Living to Please God
I know a hand surgeon who specializes in reattaching fingers that have been partially or completely
severed in accidents. When he enters the operating room, he knows he will be squinting into a micro-scope for six to eight hours, sorting out and stitching together the snarl of nerves, tendons, and blood vessels finer than human hairs. A single mistake, and the patient may permanently lose movement or sensation. He cannot take a coffee break or even a bathroom break. Once my friend got an emergency call at three o'clock in the morning and could hardly face the prospect of beginning such an arduous procedure. In order to add incentive and focus, he decided to dedicate the surgery to his father who had recently died. For the next few hours, he imagined his father standing beside him, his hand on his shoulder, offering encouragement.
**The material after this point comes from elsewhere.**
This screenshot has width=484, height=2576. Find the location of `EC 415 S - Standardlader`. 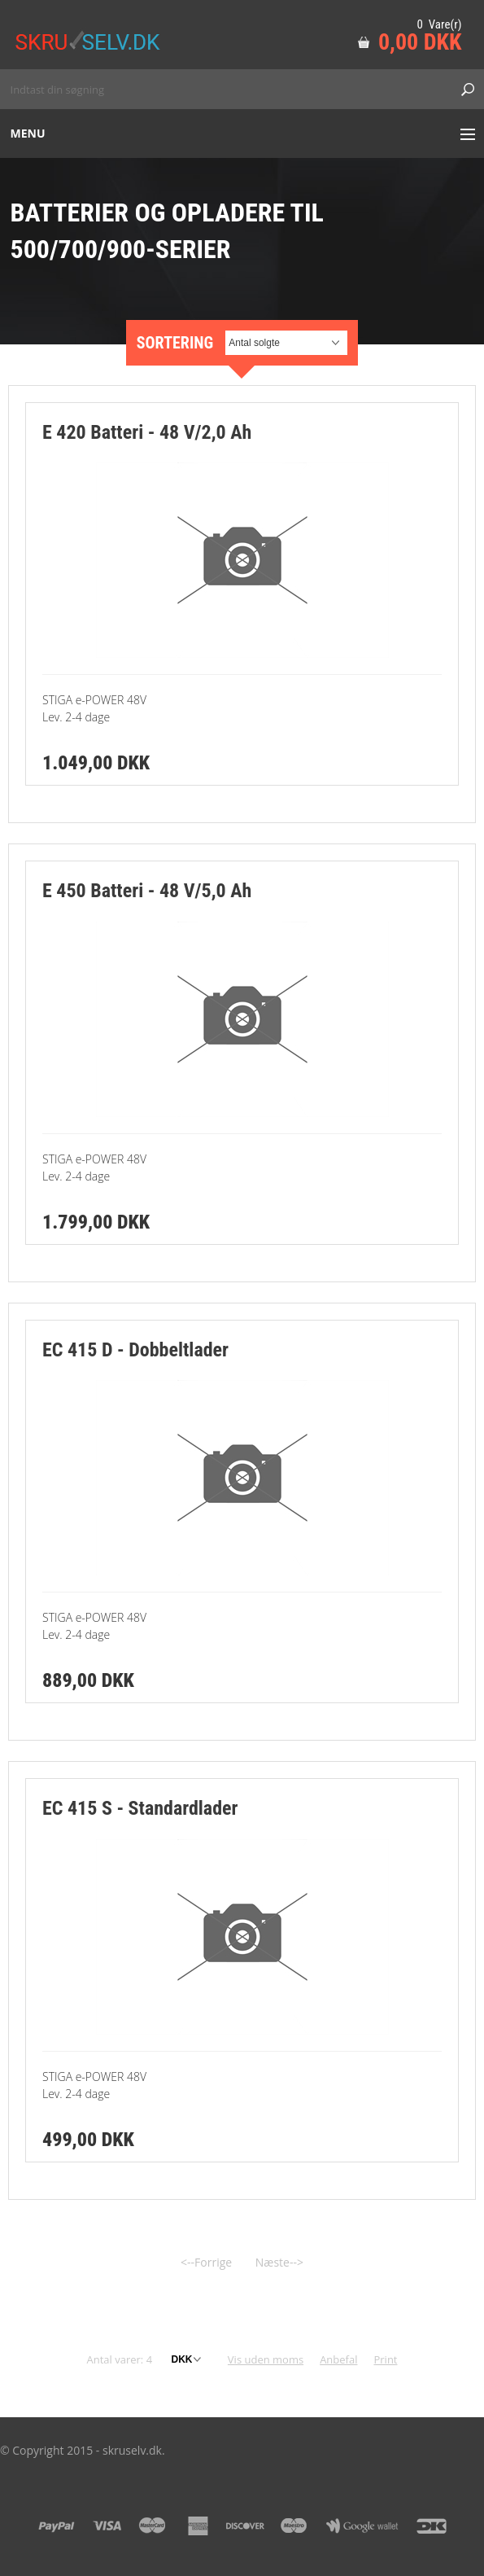

EC 415 S - Standardlader is located at coordinates (140, 1808).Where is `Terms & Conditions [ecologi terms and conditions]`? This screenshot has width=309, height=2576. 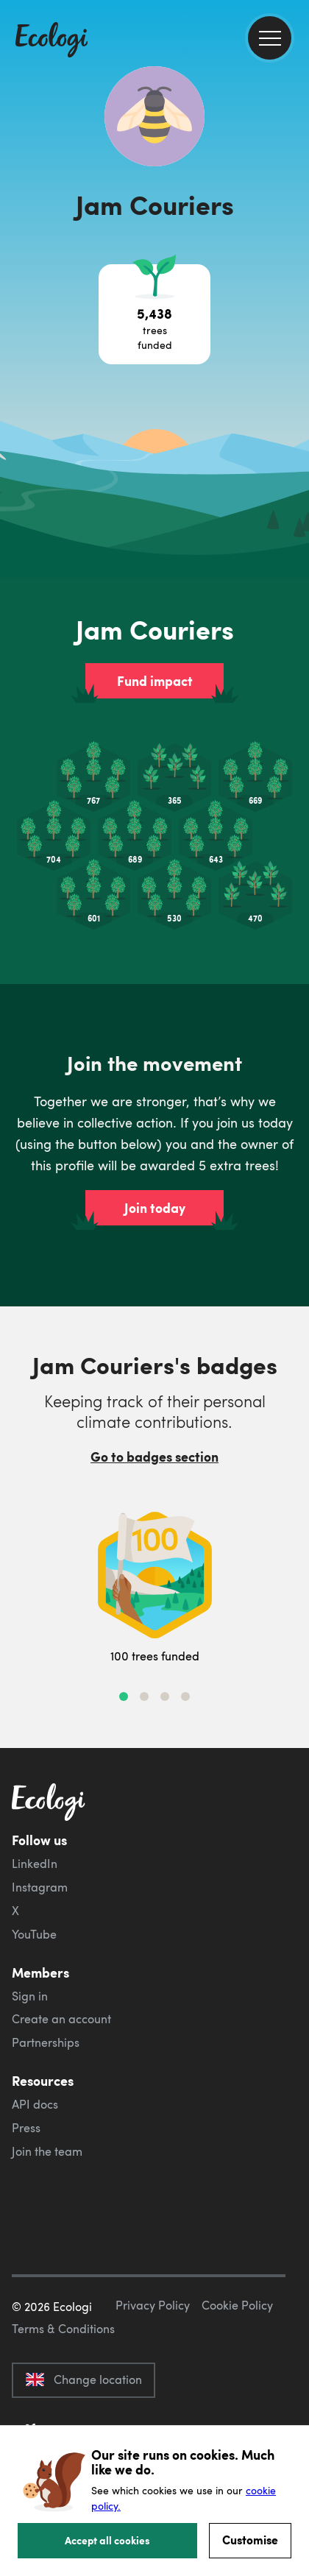
Terms & Conditions [ecologi terms and conditions] is located at coordinates (63, 2328).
The technique worked so well that he began dedicating his surgeries to people he knew. He would call them, often awakening them, and say, "I have a very demanding procedure ahead of me, and I'd like to dedicate the surgery to you. If I think about you while I'm performing it, that will help me get through." And then it dawned on him: should not he offer his life to God in the same way? The details of what he did each day—answering phone calls, hiring staff, reading medical journals, meeting with patients, scheduling surgeries—changed little, yet somehow the awareness of living for God gradually colored each of those mundane tasks. He found himself treating nurses with more care and respect, spending more time with patients, worrying less about finances.